Thomas, just having suffered his ankle sprain on Wednesday night, is hardly on the road to recovery. In fact, the young guard stayed in Brooklyn to help aid the resting process. Said Vaughn: “Actually, [his] spirits are pretty good from my conversation with him. Obviously he’s a hooper and he wants to be here playing. We actually left him in Brooklyn so that — you don’t want the swelling when you’re flying those first 48 hours. So he’ll get treatment and we’ll reassess him in two weeks. We’ll miss him, and I’ll be quizzing him on what we’re doing on the floor, texting him. But a good couple weeks of rest for him.”

Meanwhile Simmons’ status was much further up in the air prior to Brooklyn’s trip to Boston. He was originally ruled questionable for Friday’s contest, then ruled out. Here’s how Brooklyn’s head coach described that process: “[Simmons] received treatment, and he’ll continue to receive treatment. Just not in the place where all parties around feel comfortable with him playing at the levels that he’s been playing it. We’ll continue to be day-to-day with this thing. He’ll get some treatment today, tomorrow also, and we’ll what that looks like going forward.”

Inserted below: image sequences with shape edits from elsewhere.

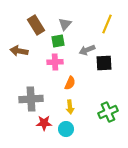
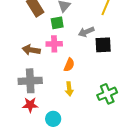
brown arrow: (19, 51) -> (31, 50), moved
red star: (44, 123) -> (30, 105), moved
cyan circle: (66, 129) -> (53, 119), moved

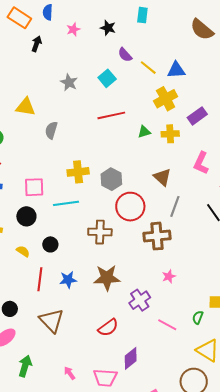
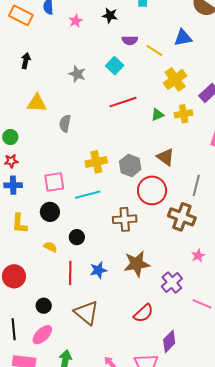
black arrow: (37, 44) -> (26, 61), moved
purple semicircle: (125, 55) -> (130, 40), turned -42
blue triangle: (176, 70) -> (183, 38), moved
brown triangle: (162, 177) -> (166, 157), moved
brown cross: (157, 236) -> (182, 217), turned 32

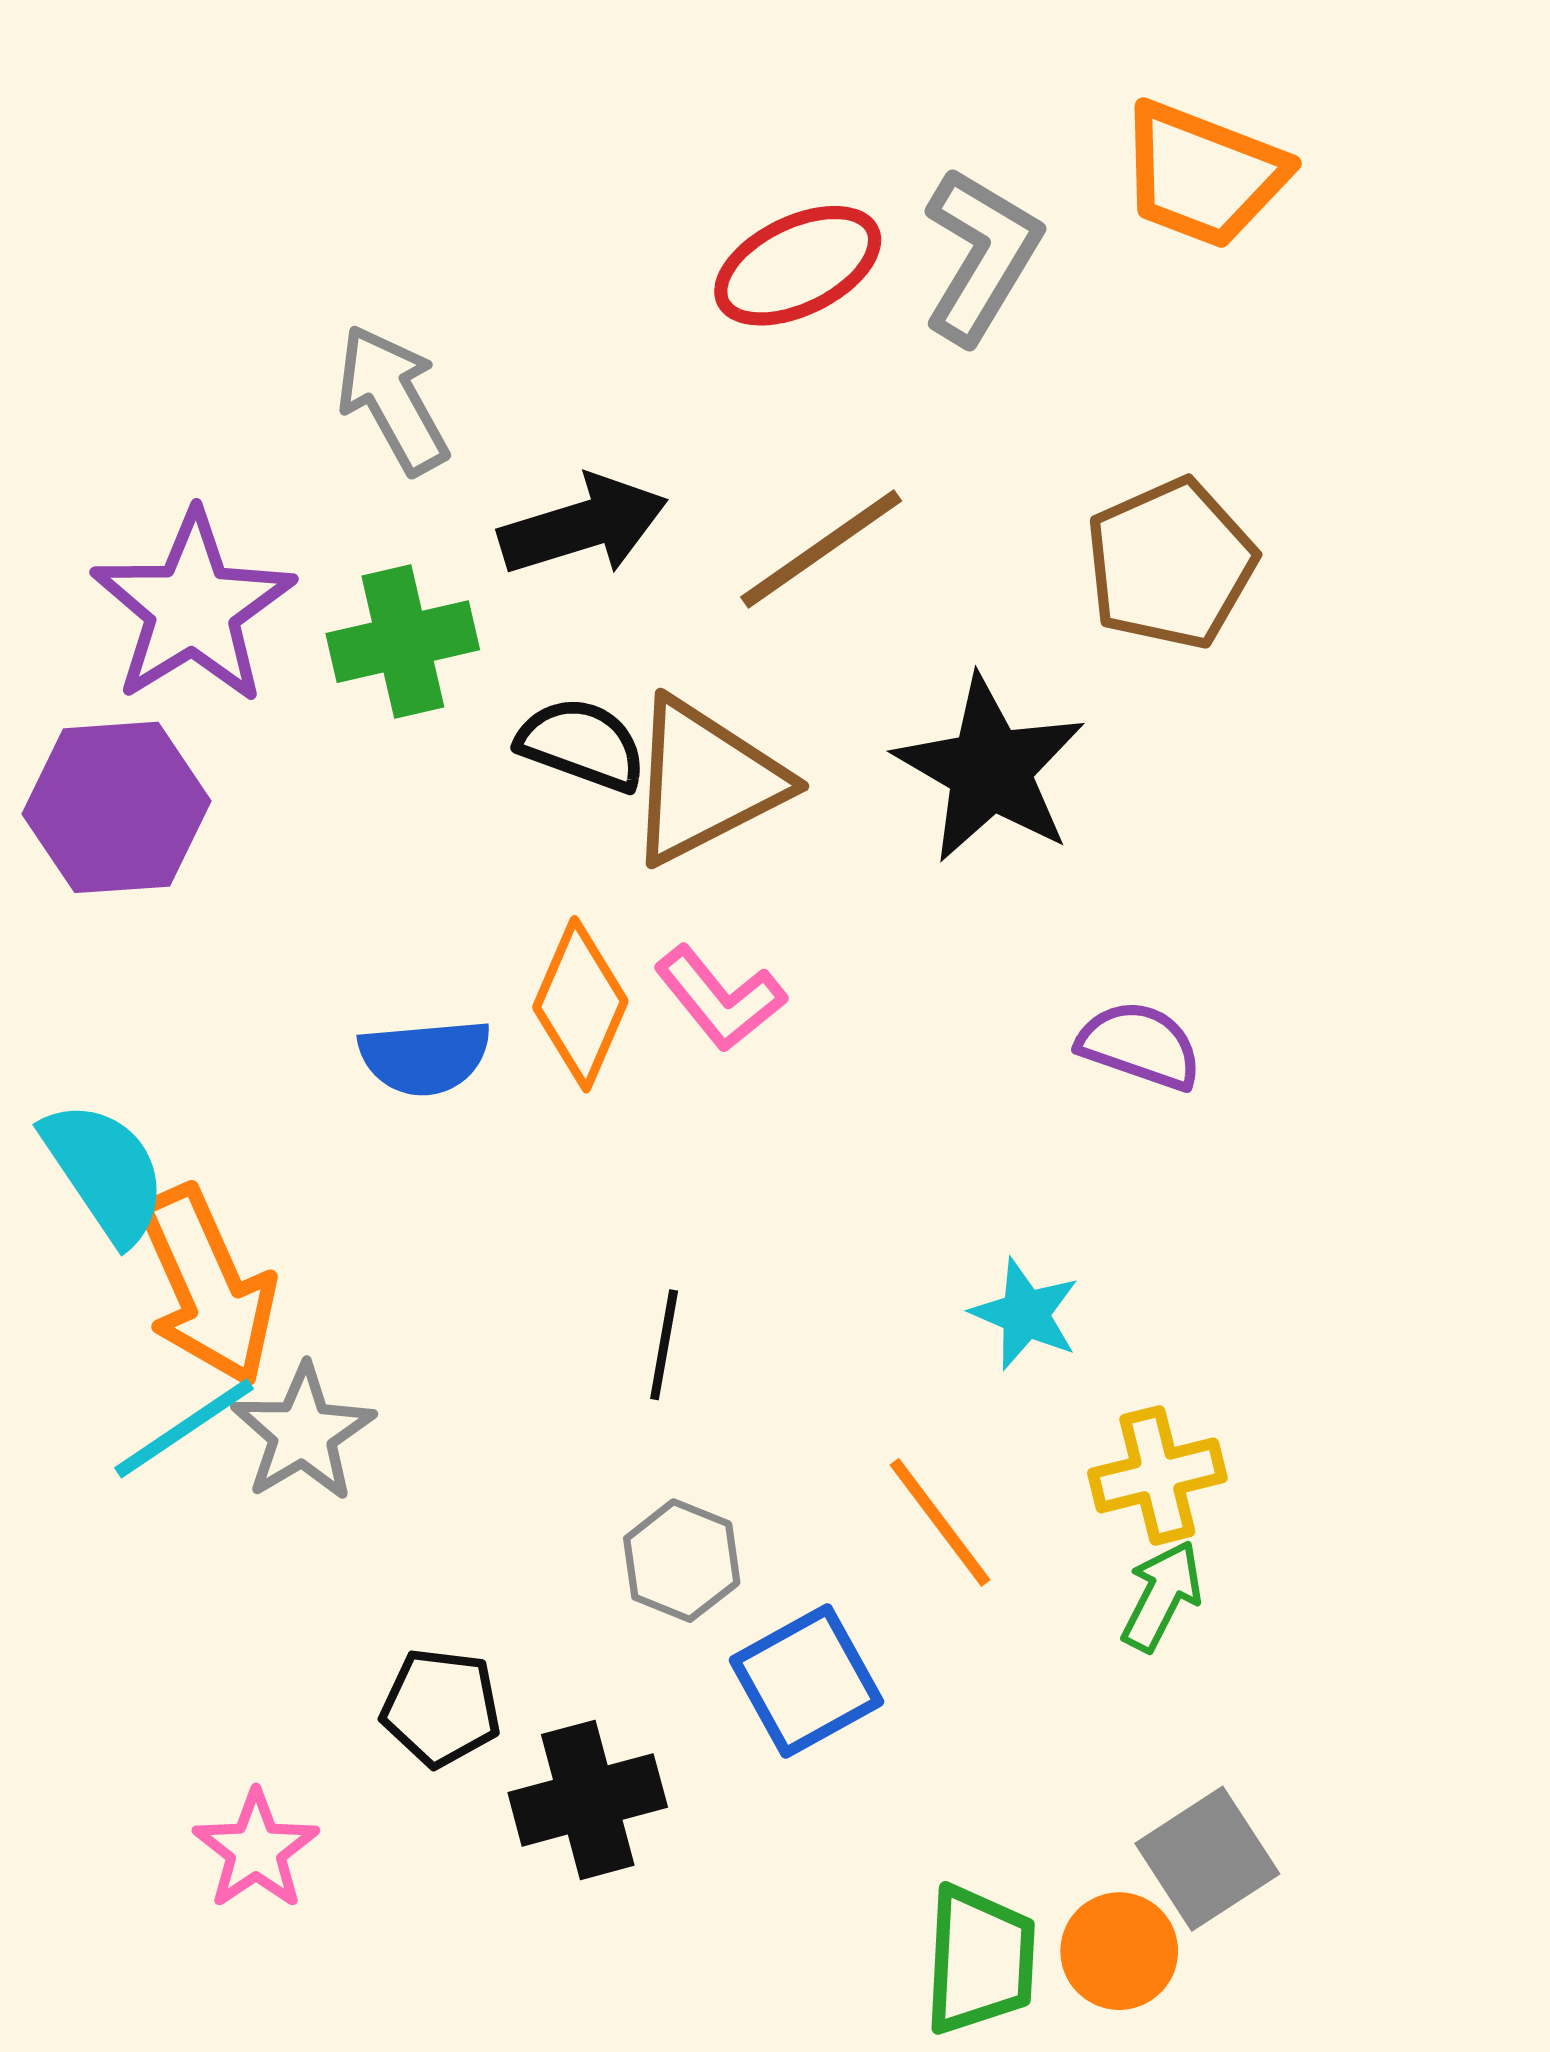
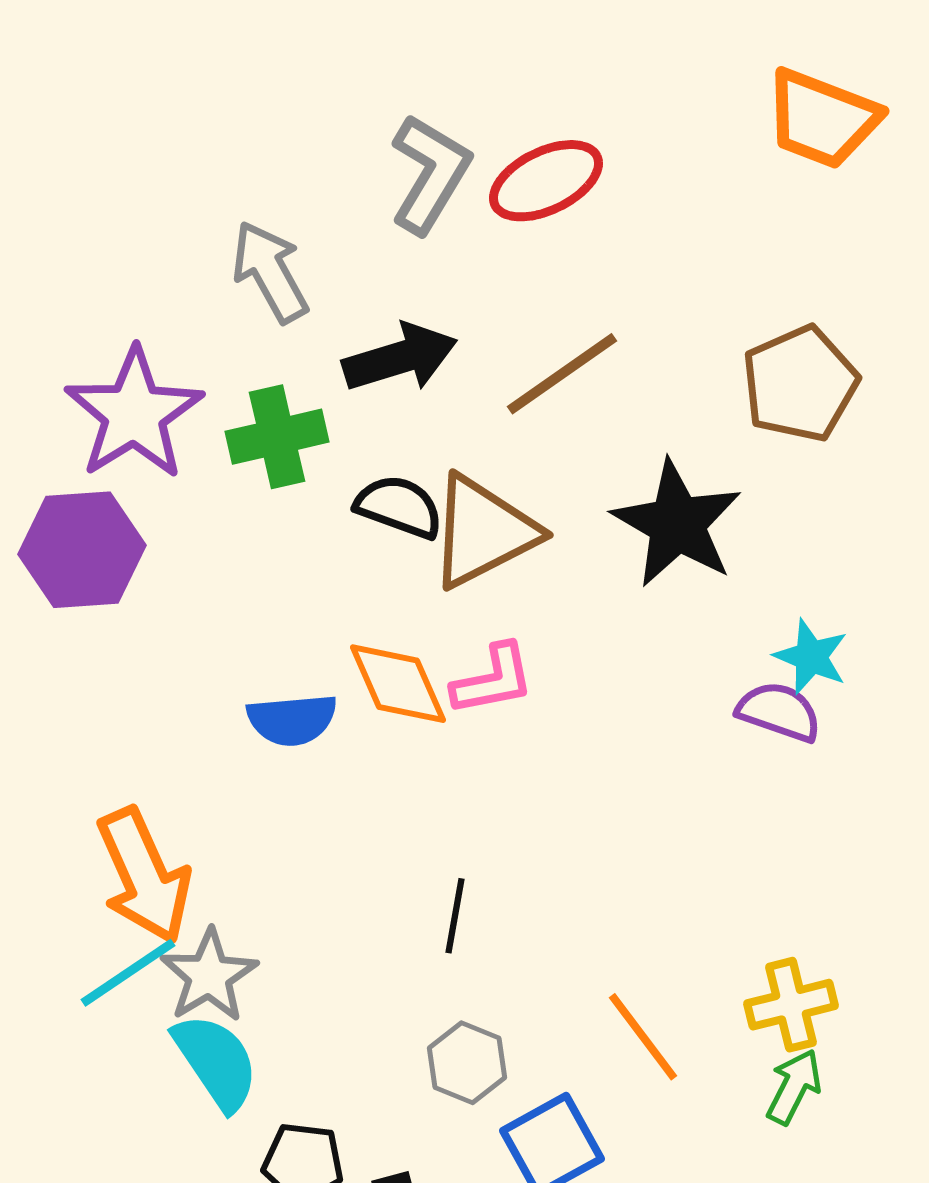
gray L-shape: (981, 255) -> (430, 174), moved
pink L-shape: (720, 998) -> (493, 680), turned -62
orange diamond: (580, 1004) -> (398, 684), turned -47
cyan semicircle: (105, 1172) -> (216, 1062), moved
cyan star: (1025, 1314) -> (811, 657), moved

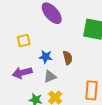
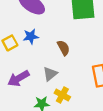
blue star: (46, 57) -> (31, 36), moved

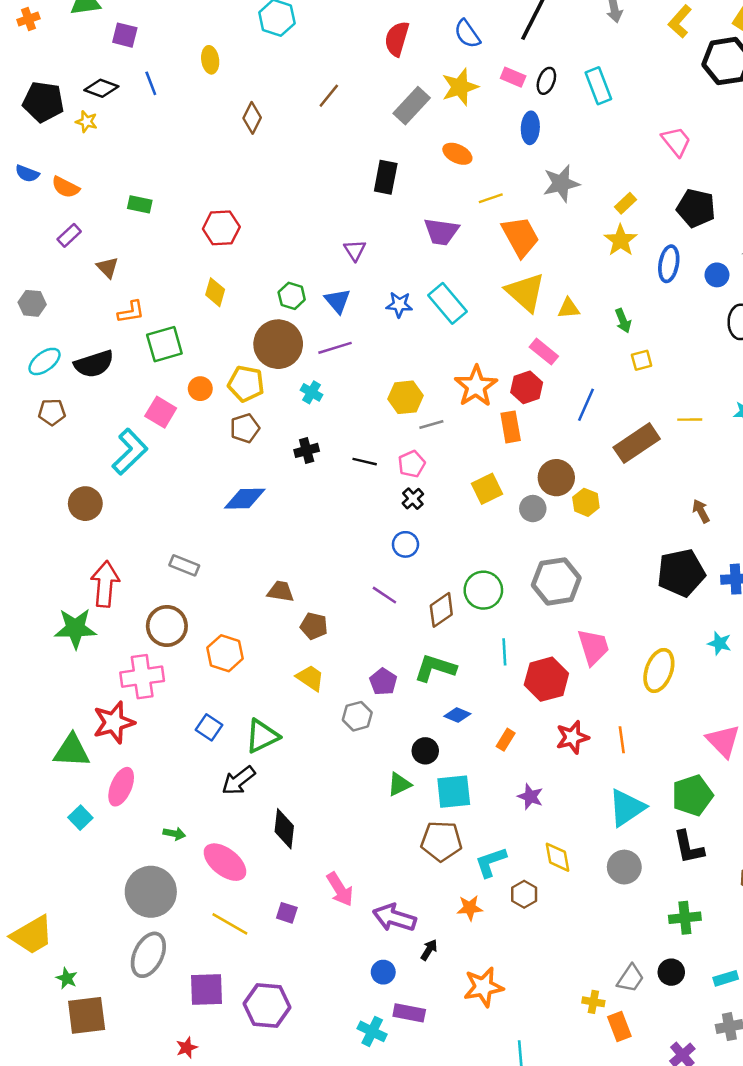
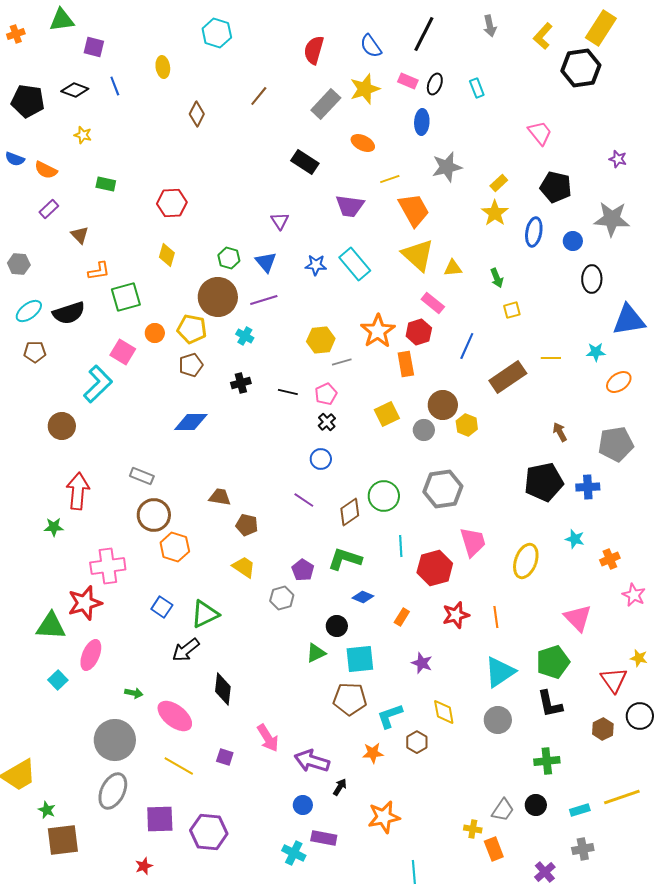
cyan rectangle: (598, 86) -> (477, 88), size x0.7
yellow star: (87, 122) -> (83, 135), moved
black rectangle: (386, 177) -> (305, 162), turned -68
brown circle: (167, 626) -> (154, 515), moved
green star: (75, 628) -> (54, 527), size x0.6

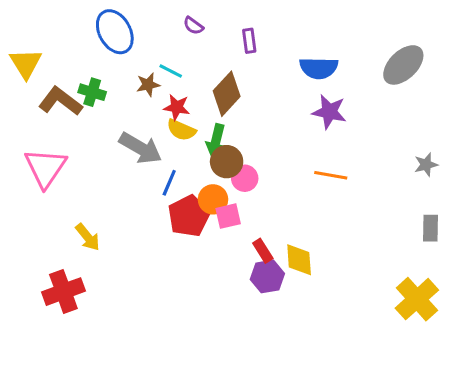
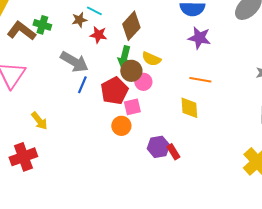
yellow semicircle: (181, 130) -> (151, 59), moved
blue line: (169, 183) -> (82, 85), moved
orange circle: (213, 199) -> (121, 126), moved
red pentagon: (189, 216) -> (114, 91), moved
red rectangle: (263, 251) -> (173, 152), moved
yellow diamond: (299, 260) -> (189, 108), moved

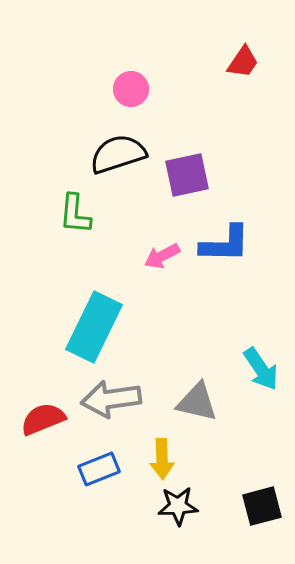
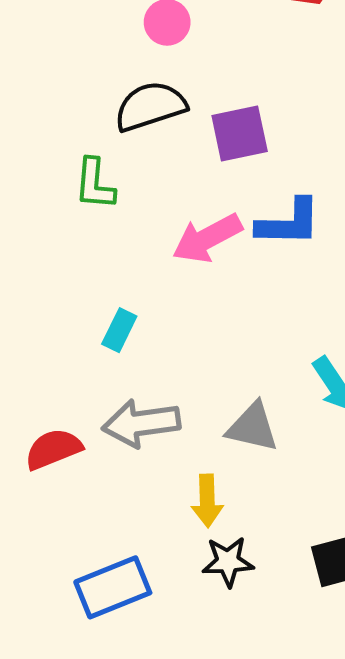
pink arrow: (162, 256) -> (207, 238), size x1.5
cyan rectangle: (94, 327) -> (119, 330), size x0.5
blue rectangle: (99, 469) -> (113, 587), moved, size x1.4

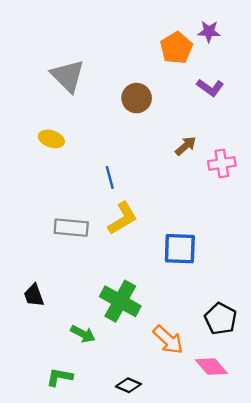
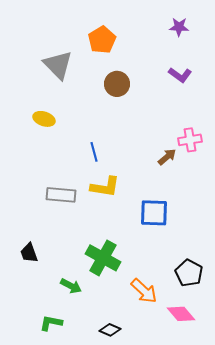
orange pentagon: (176, 48) -> (102, 40), moved
brown arrow: (186, 146) -> (167, 157), moved
yellow L-shape: (123, 218) -> (105, 187), turned 40

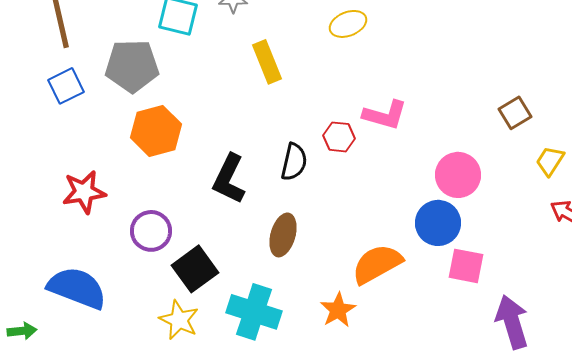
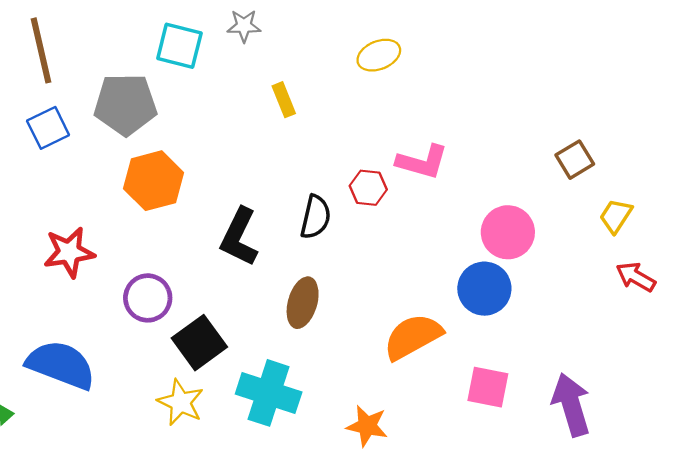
yellow rectangle: (267, 62) -> (284, 100), size x0.7
pink square: (466, 266) -> (488, 387), moved
orange star: (338, 310) -> (367, 426), moved, turned -30

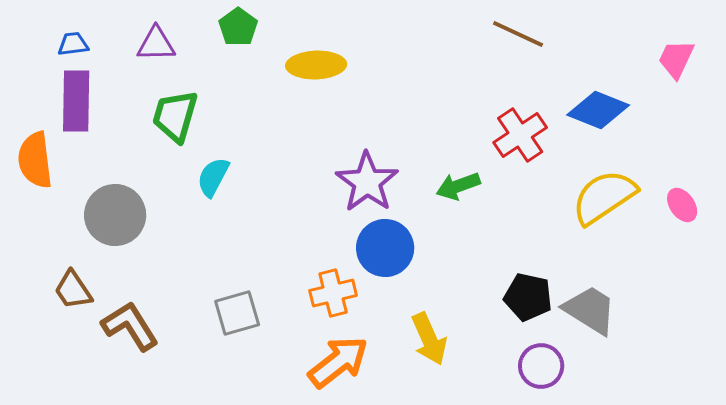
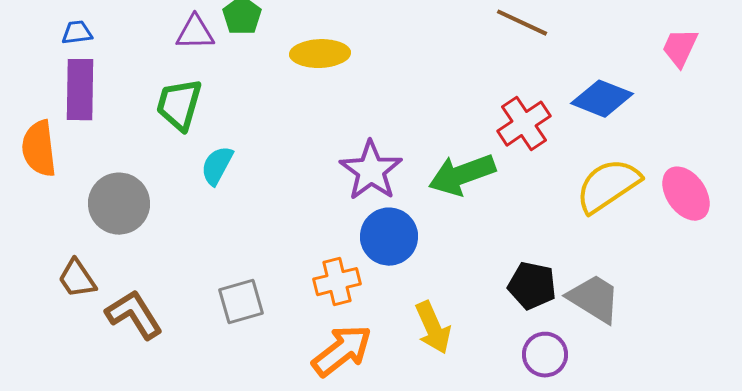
purple triangle: (156, 44) -> (195, 33), moved
green arrow: (458, 186) -> (462, 175), size x1.5
pink ellipse: (682, 205) -> (686, 194), size x1.6

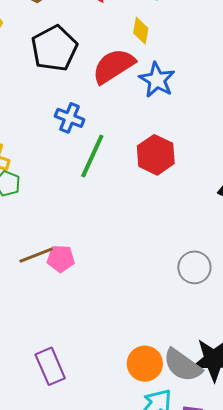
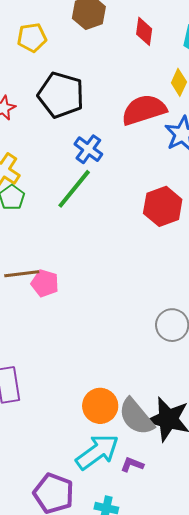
black pentagon: (54, 48) -> (61, 95), moved, turned 30
green line: (92, 156) -> (74, 189), moved

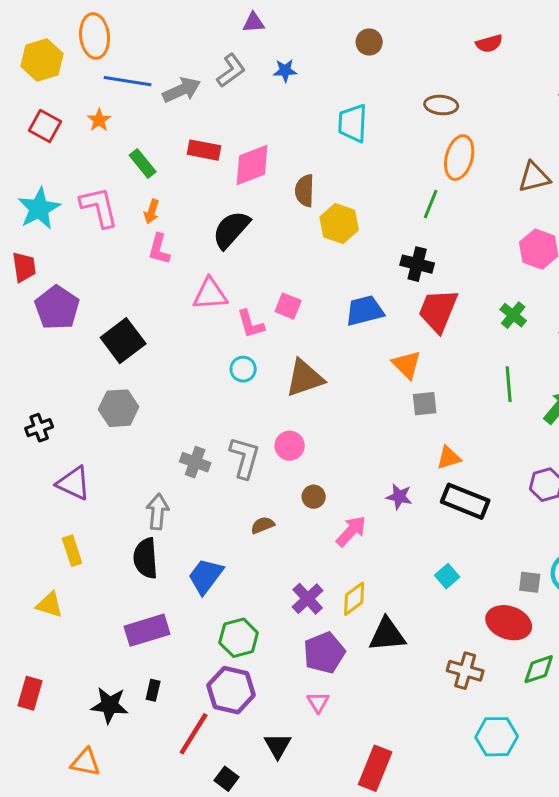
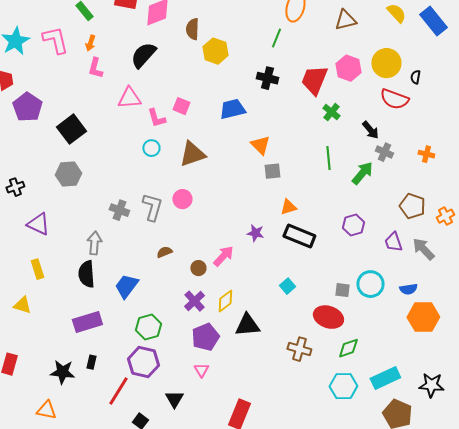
red trapezoid: (438, 311) -> (314, 80), moved
brown circle: (314, 497) -> (198, 268), moved
cyan hexagon: (497, 737) -> (343, 386), moved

Yet, Vaughn doesn’t see the hip aggravation as part of a larger, worrisome trend for his Aussie point-forward, saying as much while touching on their ever-evolving relationship pre-game:

““He aggravated his hip in the game the other night. For me, it’s just that simple. Other players have missed games from aggravation from ankles and shins and hamstrings. It’s all in the same bucket,” said Vaughn.

“And so, that’s been the best thing, is Ben has earned the right just like the other players to get hurt, come back, be a player, try to get back on the floor, have the confidence to be a teammate, all those things. I don’t put him differently than any other player. And so the history behind it is the history of previous time and years, and I think that’s why our relationship has grown to where it is. I trust in what he says to me, the work that I’ve seen him do, and he’ll continue to do the work to get back on the floor and help us as a ball club.

With less than 48 hours before Brooklyn’s next game, Simmons’ status is a thing of mystery, and it likely will right up until game time.

Milestone Watch

With Cam Thomas back in Brooklyn in a boot, there weren’t as many milestones tonight, but there were some; Lonnie Walker IV replaced Thomas as the boldface name in this item.

  • Lonnie Walker IV (team-high 20 points) has scored 20+ points in consecutive games (season-best 21 points on Wednesday against the Clippers). This is Walker IV’s first time scoring 20+ points in consecutive games since March 2022 with San Antonio (three straight.)
  • Walker IV entered the game leading the league in ppg among players averaging fewer than 25.0 mpg (16.3 ppg in 22.6 mpg). He also entered tonight’s game ninth in the league in offensive rating (122.6). All those numbers increased.
  • Walker IV also the first player in franchise history to come off the bench and reach double figures in each of his first eight appearances of a season.

Next Up

Memphis Grizzlies v Washington Wizards Photo by Patrick Smith/Getty Images

Brooklyn will return home to begin a stretch of 8-out-of-10 at the Barclays Center. Their first game in said stretch will be a Sunday matinee against the Washington Wizards, who love scoring the ball so much they even allow their opponents to join in the fun.

Tip-off is scheduled for 3:00 p.m. ET, this Sunday.